General characteristics
- Class & type: Owasco-class cutter
- Displacement: 1,978 full (1966); 1,342 light (1966);
- Length: 254 ft (77.4 m) oa.; 245 ft (74.7 m) pp.;
- Beam: 43 ft 1 in (13.1 m)
- Draft: 17 ft 3 in (5.3 m) (1966)
- Installed power: 4,000 shp (3,000 kW) (1945)
- Propulsion: 1 × Westinghouse electric motor driven by a turbine, (1945)
- Speed: 17 knots (31 km/h; 20 mph).
- Range: 6,157 mi (9,909 km) at 17 knots; 10,376 mi (16,699 km) at 10 knots (19 km/h; 12 mph) (1966);
- Complement: 10 officers, 3 warrants, 130 enlisted (1966)
- Sensors & processing systems: Detection Radar: SPS-23, SPS-29, Mk 26, Mk 27 (1966); Sonar: SQS-1 (1966);
- Armament: 1945: ; 2 × twin 5 in/38 cal. dual-purpose gun mounts; 2 × quad 40 mm AA gun mounts; 2 × depth charge tracks; 6 × "K" gun depth charge projectors; 1 × Hedgehog projector.; 1966: ; 1 × 5 in/38 cal. dual-purpose gun mount; 1 × Hedgehog projector;
- Notes: Fuel capacity: 141,755 gal (Oil, 95%).

= USCGC Minnetonka =

USCGC Minnetonka (WHEC-67) was an Owasco class high endurance cutter built for World War II service with the United States Coast Guard.

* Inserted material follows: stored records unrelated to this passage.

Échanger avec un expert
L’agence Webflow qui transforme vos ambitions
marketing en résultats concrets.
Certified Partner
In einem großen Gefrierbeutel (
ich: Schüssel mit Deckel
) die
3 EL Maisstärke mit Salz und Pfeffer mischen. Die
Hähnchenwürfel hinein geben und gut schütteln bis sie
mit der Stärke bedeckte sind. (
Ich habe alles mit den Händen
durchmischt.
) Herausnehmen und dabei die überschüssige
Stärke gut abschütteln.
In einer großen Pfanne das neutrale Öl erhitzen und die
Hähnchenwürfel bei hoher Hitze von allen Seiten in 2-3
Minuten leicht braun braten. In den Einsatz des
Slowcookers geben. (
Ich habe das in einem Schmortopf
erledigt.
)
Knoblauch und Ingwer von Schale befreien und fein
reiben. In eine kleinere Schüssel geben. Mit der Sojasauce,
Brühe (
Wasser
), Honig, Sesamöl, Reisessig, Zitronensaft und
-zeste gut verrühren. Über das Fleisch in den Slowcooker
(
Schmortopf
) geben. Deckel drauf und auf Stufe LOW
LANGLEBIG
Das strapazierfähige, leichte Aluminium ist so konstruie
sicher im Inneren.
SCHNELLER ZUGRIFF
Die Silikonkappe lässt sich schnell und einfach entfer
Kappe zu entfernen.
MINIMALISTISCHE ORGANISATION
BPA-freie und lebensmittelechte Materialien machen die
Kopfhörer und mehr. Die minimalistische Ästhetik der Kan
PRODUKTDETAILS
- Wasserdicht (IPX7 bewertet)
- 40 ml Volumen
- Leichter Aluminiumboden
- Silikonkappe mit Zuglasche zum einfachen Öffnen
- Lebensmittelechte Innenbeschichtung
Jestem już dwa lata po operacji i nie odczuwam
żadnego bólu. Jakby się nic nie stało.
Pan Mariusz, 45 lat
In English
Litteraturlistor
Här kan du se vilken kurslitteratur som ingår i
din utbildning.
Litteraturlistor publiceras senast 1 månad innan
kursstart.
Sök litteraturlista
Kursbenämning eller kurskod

The war ended before the ship was completed and consequently Minnetonka did not see wartime service until the Vietnam War.

Minnetonka was built by Western Pipe & Steel at the company's San Pedro shipyard. Originally christened Sunapee, she was renamed after Lake Minnetonka, Minnesota, and commissioned as a patrol gunboat with ID number WPG-67 on 11 July 1946. Her ID was later changed to WHEC-67 (HEC for "High Endurance Cutter" - the "W" signifies a Coast Guard vessel).

==Peacetime service==
Minnetonka was stationed at San Pedro, CA, from 20 September 1946 to 7 March 1951. She was used for law enforcement, ocean station, and search and rescue operations in the Pacific.

On 2 and 3 January 1951, Minnetonka assisted MV Keisin Maru at 38°41’N, 152°00’E. From 23 to 15 January 1951, she assisted MV Oregon Mail at 46°35’N, 166°34’E. From 7 March 1951 to 31 May 1974, Minnetonka was homeported at Long Beach, California, and used for the same duties as listed above. On 8 September 1954, she assisted FV American at 33°08’N, 120°44’W. From 6 to 8 May 1955, she patrolled the Ensenada Race. On 24 August 1956, she towed the disabled schooner Atlantic to Kodiak, Alaska. On 8 November 1957, she searched for the Pan-American stratocruiser Romance of the Skies between San Francisco and Honolulu. 19 bodies were recovered on the sixth day of the search.

On 8 July 1959, Minnetonka towed the disabled FV Ruth K to Long Beach, California. On 17 and 18 December 1959, she assisted MV Guam Pioneer at 31°23’N, 124°37’W. On 28 and 19 August 1961, she towed the disabled FV Alaska Reefer to Port Townsend, Washington. On 11 and 12 February 1962, she assisted FV Western Fisher. Minnetonka served on reserve cruise from 10 to 13 August 1962. On 30 July 1967, Minnetonka rescued six people from FV Sea Boy off California.

==Vietnam war==
Minnetonka was assigned to Coast Guard Squadron Three, South Vietnam, from 5 January to 29 September 1968. On the night of 29 February/1 March, she forced an enemy trawler, attempting to resupply the Viet Cong near Qui Nhon, to abandon its mission. During her 305-day deployment, the Minnetonka was called in for 51 Naval Gunfire Support missions to support both U.S. and Vietnamese troops ashore. She fired a total 4,684 rounds of 5 in/38 ammunition, consisting of high-explosive, white phosphorus, and illumination projectiles during these missions. The Minnetonka had 49 underway replenishments, receiving food, ammunition, mail, and personnel during her deployment to Southeast Asia. She steamed total of 59,685 miles, leaving Long Beach, California on 17 December 1967 and returning on 17 October 1968.

==Return to peacetime service==
After her stint in Vietnam, Minnetonka returned to peacetime service until her decommissiong a few years later.

A fatal accident occurred on 20 June 1972. One person was killed and two were seriously injured when a hot-water heater exploded while the cutter was in Long Beach.

==Decommissioning==
Minnetonka was decommissioned on 31 May 1974 and was laid-up at the U.S. Coast Guard Base, Alameda, California until she was scrapped two years later.